Хильдур Педерсен прихватила с собой наполовину пустую бутылку водки и два грязных стакана. Она расположилась на диване, который со своей продавленной серединой напоминал гамак, и огромной рукой показала мне на кресло цвета застаревшего голубиного помета. И вдруг мне припомнилось весеннее лазурное небо (таким оно всегда бывало над позолоченной солнцем улицей нашего детства) и стая голубей над низкими красными крышами, которые уступами спускались к заливу, а дальше виднелась набережная Скольтегрюн и стоящие на причале американские корабли.

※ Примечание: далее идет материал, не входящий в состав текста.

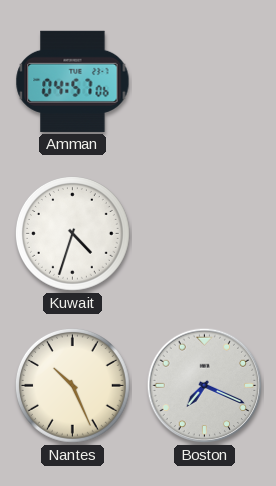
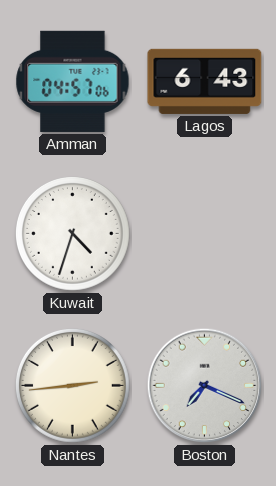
Lagos: none -> 6:43
Nantes: 10:26 -> 2:44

И вот позади большой стаи – одинокий голубь, не сумевший удержаться и падающий вниз в беспомощном сальто-мортале. Как часто я сам чувствовал себя именно так – как этот отставший от всех голубь, поднявшийся вверх так высоко, что закружилась голова, только для того, чтобы увидеть перспективу. На фоне синеющего неба и красных крыш я не раз падал в жизни и вновь поднимался и вновь падал, как и сейчас, приземлившись в этом подобии комнаты с динозавром в облике женщины.